Kısacası bu geziden sonra şu karara vardım ki: İstanbul'da yaşasam da kalbim Khğaysiri'nin bir yiğrlisidir! Bundan sonra ne zaman birini görsem "Ortaam N'örüyon?" derim.

"Bırrooğğ!":


2.dönemin başlamasıyla beraber kampüsün içinde varolmak insanı sıkboğaz etmeye başladı tabii. Hem gülcek'in olmaması, hem staj başvurusuydu, kariyer sohbetleriydi gibi etkinliklere doğru dürüst katılmama (ya da katılmaya dair isteksizlik) iyice bunaltmaya başlamıştı. Haliyle vaktin çabuk geçmesi açısından mümkün olduğunca etkinlik kaçırmamaya çalıştım. Mesela;

- 3,5 yıllık okul hayatım boyunca şenlikler hariç en fazla 3 partiye giden ben, bu dönem tek bir parti bile kaçırmadım (hatta ilk kez LifePort'a gittim).

-Okulun ilk haftası hafif bir trafik kazası geçirdim, artık "Kaza yaptık ya!" demedim de demem.

-Mezun olmama 1 yıl kala tam Goddamn nigga havasıyla konuşan bir hocam oldu. En favori cümlesi "Are you with me?" olmakla beraber, "I don't give a shit" ve "What the hell..." söz öbeklerini de tercih ediyor.
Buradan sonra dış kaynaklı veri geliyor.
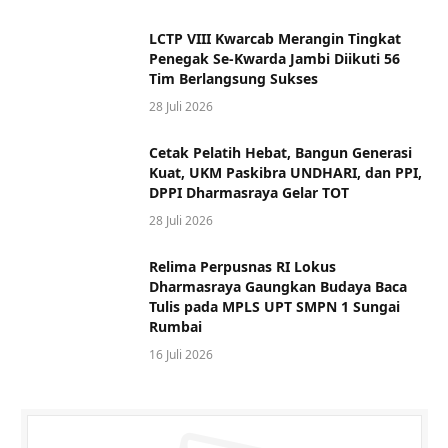
LCTP VIII Kwarcab Merangin Tingkat
Penegak Se-Kwarda Jambi Diikuti 56
Tim Berlangsung Sukses
28 Juli 2026
Cetak Pelatih Hebat, Bangun Generasi
Kuat, UKM Paskibra UNDHARI, dan PPI,
DPPI Dharmasraya Gelar TOT
28 Juli 2026
Relima Perpusnas RI Lokus
Dharmasraya Gaungkan Budaya Baca
Tulis pada MPLS UPT SMPN 1 Sungai
Rumbai
16 Juli 2026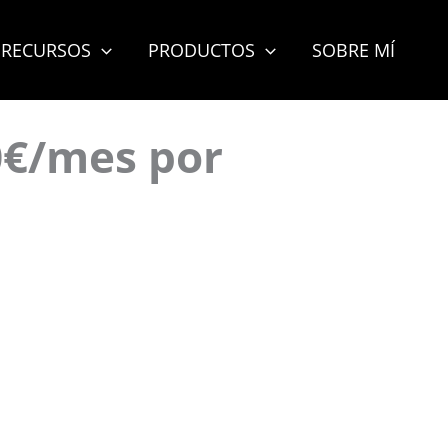
RECURSOS
PRODUCTOS
SOBRE MÍ
0€/mes por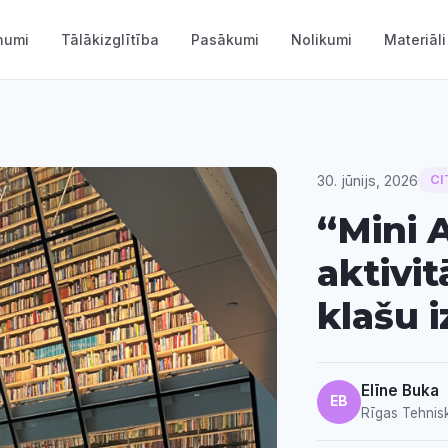
numi
Tālākizglītība
Pasākumi
Nolikumi
Materiāli
30. jūnijs, 2026
CI
“Mini A
aktivit
klašu 
Elīne Buka
EB
Rīgas Tehnisk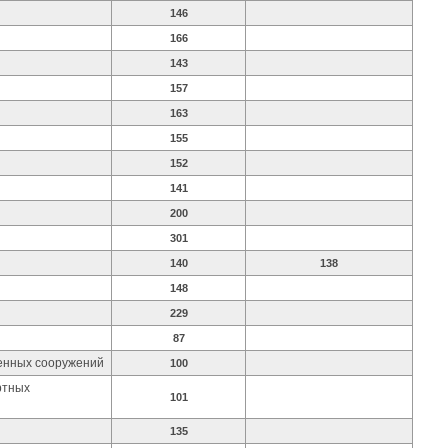
146
166
143
157
163
155
152
141
200
301
140
138
148
229
87
венных сооружений
100
ртных
101
135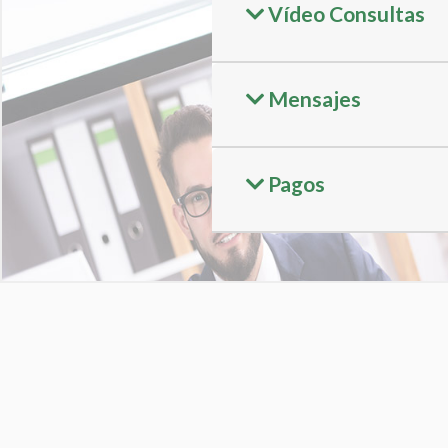
Vídeo Consultas
Mensajes
Pagos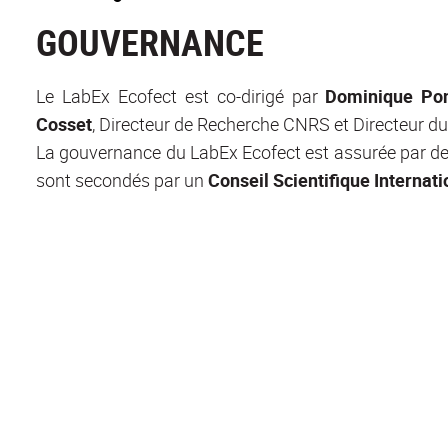
GOUVERNANCE
Le LabEx Ecofect est co-dirigé par
Dominique Pon
Cosset
, Directeur de Recherche CNRS et Directeur du
La gouvernance du LabEx Ecofect est assurée par de
sont secondés par un
Conseil Scientifique
Internati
-Kaldığım A3 yurdunun gerek kalanları, gerek ziyaretçileri hayatlarını o kadar beraber geçiriyorlar ki bu okul için tehlikeli bir hal aldı. Haliyle orada yeni bir oluşum oluştu: Gebze!
(Bundan daha sonra bahsedeceğim).

-Ezel'de Ramiz Dayı'nın kızının adının "Azad" olması hepimize (başta da bizim Azad'a) travma etkisi geçirtti.

- Çeto artık ipleri elinde tutuyor! Asistan oldu (gurur duyuyorum).

Başka da birşey aklıma gelmedi ama geldikçe yazacağım tabii ki. An itibariyle kopmak yok. Camia'ya geri döndüm :)

1 yorum:

  1. Kayseri deyip de beni anmaman beni çok üzdü veysel söleyim. bu SPS102 discussionda aynı sınıfta olduğumuzu unutmak gibi bişi, bu "ozan, sidar, selimcan.." dedikten sonra seni söylememek gibi birşey, bu okuldan bahsederken a yazdıktan sonra q koymamak gibi bişi, yada bir emonun "shok shekhersin!?!" yerine "çok şekersin!" yazması gibi birşey. Durumun vahimiyetini umarım anlatabilmişimdir. Böyle eğlenceli yazılar çıkaracaksan her hafta en az 3 yazı bekliyorum. Başbakanımızın dediği gibi "en az 3"!